From Generic Integer Operations ：

template <class Integer>
Integer powm(const Integer& b, const Integer& p, const Integer& m);

Returns b^p % m.

Example:

#include <boost/multiprecision/cpp_int.hpp>

boost::multiprecision::cpp_int pow("8912627233012800753578052027888001981");
boost::multiprecision::cpp_int mod("0x86f71688cdd2612c117d1f54bdae029");
boost::multiprecision::cpp_int base(12345);

boost::multiprecision::cpp_int result = powm(base, pow, mod);

std::cout << "result is: " << result << std::endl;

prints:

result is: 5758534182572671080415167723795472693

10,032

Gurpreet Singh

Updated on October 21, 2022

Comments

Gurpreet Singh over 1 year
I want to code for calculating the value of pow(a,b)%MOD. I use C++ to code.

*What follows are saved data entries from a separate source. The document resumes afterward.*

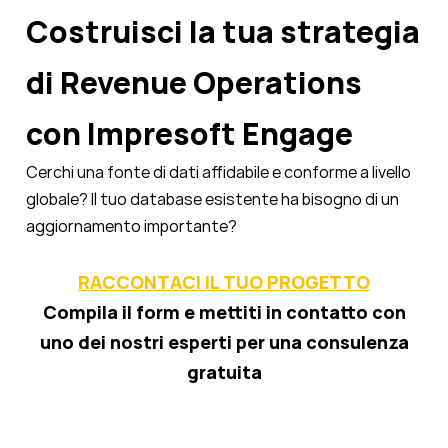
Costruisci la tua strategia
di Revenue Operations
con Impresoft Engage
Cerchi una fonte di dati affidabile e conforme a livello
globale? Il tuo database esistente ha bisogno di un
aggiornamento importante?
RACCONTACI IL TUO PROGETTO
Compila il form e mettiti in contatto con
uno dei nostri esperti per una consulenza
gratuita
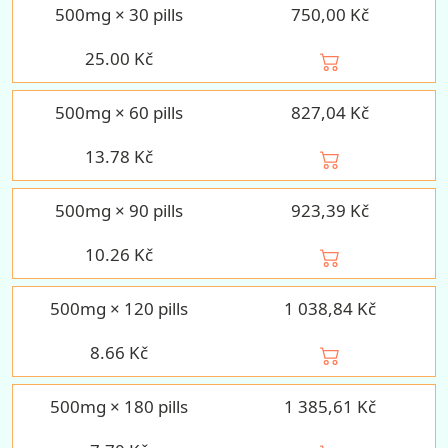
500mg × 30 pills
750,00 Kč
25.00
Kč
500mg × 60 pills
827,04 Kč
13.78
Kč
500mg × 90 pills
923,39 Kč
10.26
Kč
500mg × 120 pills
1 038,84 Kč
8.66
Kč
500mg × 180 pills
1 385,61 Kč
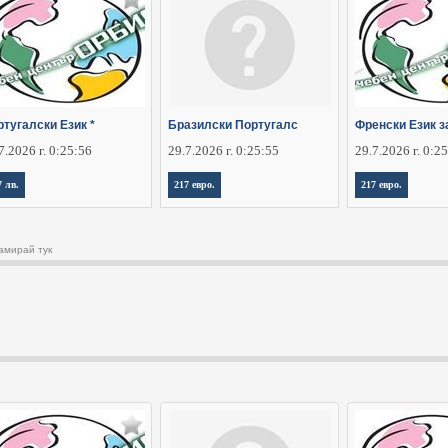
тугалски Език *
Бразилски Португалс
Френски Език з
7.2026 г. 0:25:56
29.7.2026 г. 0:25:55
29.7.2026 г. 0:2
7 лв.
217 евро.
217 евро.
амирай тук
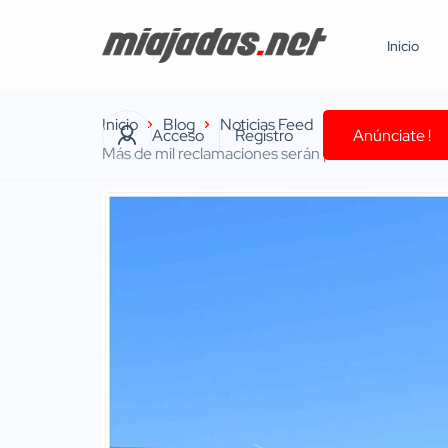
Inicio
Inicio
Blog
Noticias Feed
Acceso
Registro
Anúnciate !
Más de mil reclamaciones serán presentadas ante l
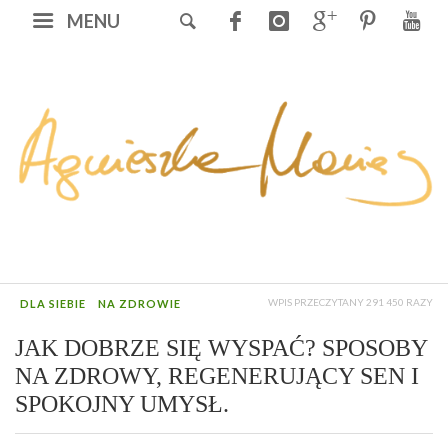
MENU
WPIS PRZECZYTANY 291 450 RAZY
DLA SIEBIE
NA ZDROWIE
JAK DOBRZE SIĘ WYSPAĆ? SPOSOBY
NA ZDROWY, REGENERUJĄCY SEN I
SPOKOJNY UMYSŁ.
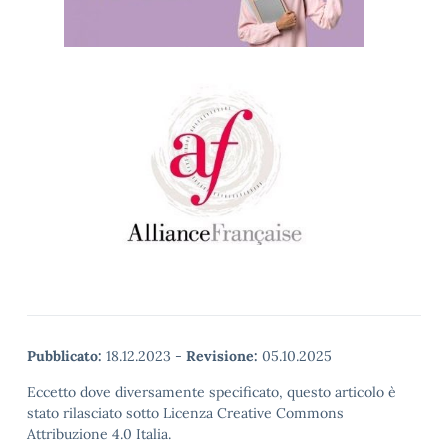
Pubblicato:
18.12.2023
-
Revisione:
05.10.2025
Eccetto dove diversamente specificato, questo articolo è
stato rilasciato sotto Licenza Creative Commons
Attribuzione 4.0 Italia.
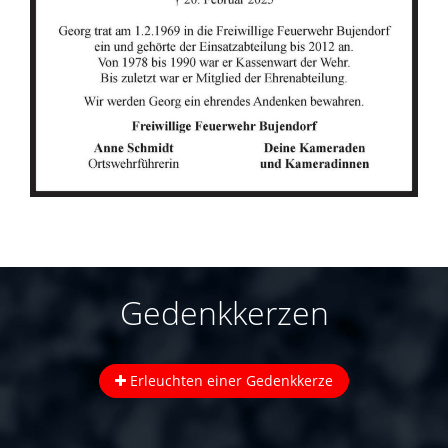
Gedenkkerzen
Erleuchten einer Gedenkkerze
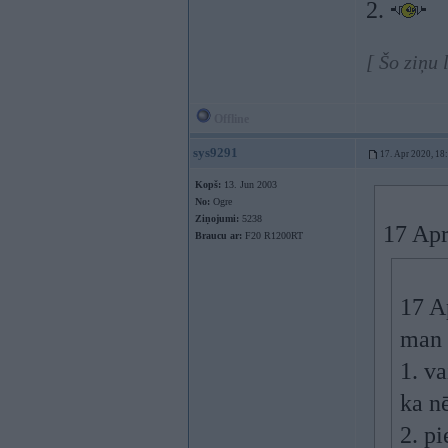
2.
[ Šo ziņu 
Offline
sys9291
17. Apr 2020, 18
Kopš:
13. Jun 2003
No:
Ogre
Ziņojumi:
5238
17 Apr
Braucu ar:
F20 R1200RT
17 A
man 
1. va
ka n
2. p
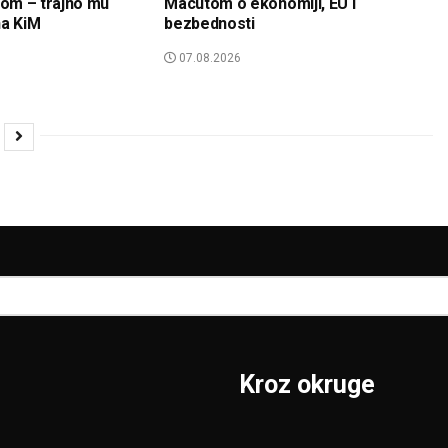
om – trajno mu
Macutom o ekonomiji, EU i
na KiM
bezbednosti
07.08.2026
Kroz okruge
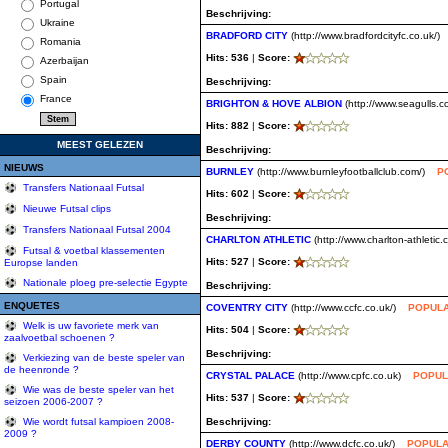
Portugal
Beschrijving:
Ukraine
BRADFORD CITY
(http://www.bradfordcityfc.co.uk/)
Romania
Hits: 536
|
Score:
Azerbaijan
Spain
Beschrijving:
France
BRIGHTON & HOVE ALBION
(http://www.seagulls.c
Hits: 882
|
Score:
MEEST GELEZEN
Beschrijving:
NIEUWS
BURNLEY
(http://www.burnleyfootballclub.com/)
P
Transfers Nationaal Futsal
Hits: 602
|
Score:
Nieuwe Futsal clips
Beschrijving:
Transfers Nationaal Futsal 2004
CHARLTON ATHLETIC
(http://www.charlton-athletic.
Futsal & voetbal klassementen
Hits: 527
|
Score:
Europse landen
Nationale ploeg pre-selectie Egypte
Beschrijving:
ENQUETES
COVENTRY CITY
(http://www.ccfc.co.uk/)
POPULA
Welk is uw favoriete merk van
Hits: 504
|
Score:
zaalvoetbal schoenen ?
Beschrijving:
Verkiezing van de beste speler van
de heenronde ?
CRYSTAL PALACE
(http://www.cpfc.co.uk)
POPUL
Wie was de beste speler van het
Hits: 537
|
Score:
seizoen 2006-2007 ?
Beschrijving:
Wie wordt futsal kampioen 2008-
2009 ?
DERBY COUNTY
(http://www.dcfc.co.uk/)
POPULA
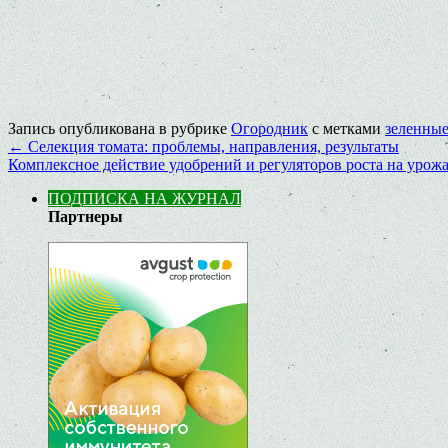
Запись опубликована в рубрике
Огородник
с метками
зеленные
←
Селекция томата: проблемы, направления, результаты
Комплексное действие удобрений и регуляторов роста на урож
ПОДПИСКА НА ЖУРНАЛ
Партнеры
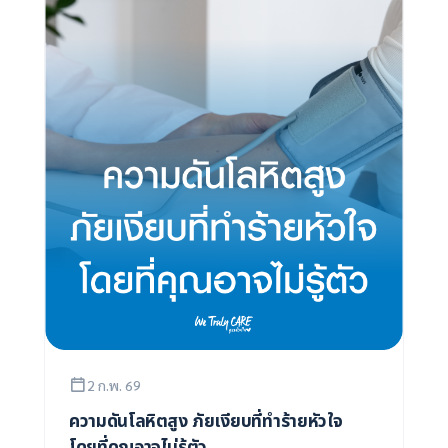
2 ก.พ. 69
ความดันโลหิตสูง ภัยเงียบที่ทำร้ายหัวใจ
โดยที่คุณอาจไม่รู้ตัว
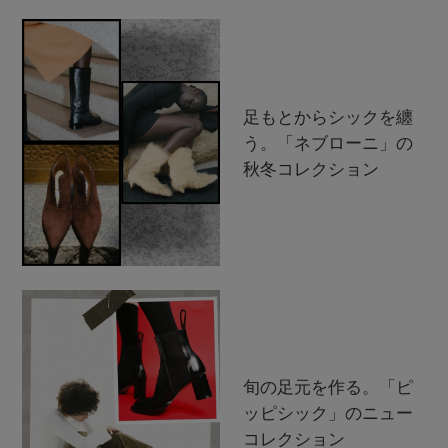
足もとからシックを纏
う。「ネブローニ」の
秋冬コレクション
旬の足元を作る。「ピ
ッピシック」のニュー
コレクション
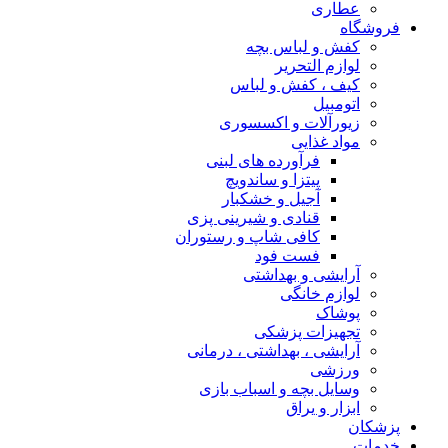
عطاری
فروشگاه
کفش و لباس بچه
لوازم التحریر
کیف ، کفش و لباس
اتومبیل
زیورآلات و اکسسوری
مواد غذایی
فرآورده های لبنی
پیتزا و ساندویچ
آجیل و خشکبار
قنادی و شیرینی پزی
کافی شاپ و رستوران
فست فود
آرایشی و بهداشتی
لوازم خانگی
پوشاک
تجهیزات پزشکی
آرایشی ، بهداشتی ، درمانی
ورزشی
وسایل بچه و اسباب بازی
ابزار و یراق
پزشکان
خدمات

But the problem is the value of b can be very large. I know the log(b) time complexity method. But, the value of b might not fit in the data type "long long" of C++. For example b can be 1000000000 th Fibonacci number. Exact calculation of such a big number is itself, not possible (in time limits).

P.S. :
- pow(a,b) means a*a*a*a*... b times.
- X % MOD means the remainder obtained on dividing X by MOD.
- Viktor Latypov almost 12 years
  
  Guys, when it comes to number theoretical tasks, brute-force approaches are, to say the least, not the best way to solve the problem. A little NumberTheory 101 and you know about classical Euler's theorem. My answer has the appropriate link. I believe MOD is a usual integer which fits in a CPU's register and this makes the task a simple exercise in modular arithmetics.
- phuclv
  
  possible duplicate of Calculating pow(a,b) mod n
Viktor Latypov almost 12 years

It's a number-theoretic question, really. No need to brute-force here. The whole point of the task is to show the superiority of some simple classic theorems. See my answer.
Gurpreet Singh almost 12 years

Thanks Viktor. I got what was desired. Thanks for the help... :-) BTW, I knew about the totient function, but not about that Euler's theorem...
Mario almost 12 years

Interesting, guess you just stole my weekend's spare time, going to read up on that. :)
Viktor Latypov almost 12 years

This book is nice: books.google.ru/books/about/Number_Theory.html?id=njgVUjjO-E‌AC Also the Ivan Vinogradov's books are good. The Jean-Pierre Serre's "Course d'arithmetique" opens even more possibilities.
Mark Dickinson almost 12 years

"So to calculate phi(b) one does not need to know its factors." This hardly looks like a practical method for computing phi(b), though.
Viktor Latypov almost 12 years

@MarkDickinson: Yes, that's why I added the remark about Schramm's paper. There's only a single discrete Fourier transform involved.
Mark Dickinson almost 12 years

Sorry; that's what I meant: computing via the Fourier transform isn't going to be any more efficient than computing via factoring. (BTW, I believe the result on wikipedia attributed to Schramm is actually much much older.)
Viktor Latypov almost 12 years

I also believe that Schramm's result might have been known for a long time. The thing with Fourier... Yes, I see the weakness of my answer. Not a number theorist, unfortunately.
chux - Reinstate Monica over 4 years

Minor: Fails corner case: restOfPot(a,0, 1), Fix-able with long long R=1%T;
Liju Thomas almost 3 years

Can you summarize what you have done along with the solution?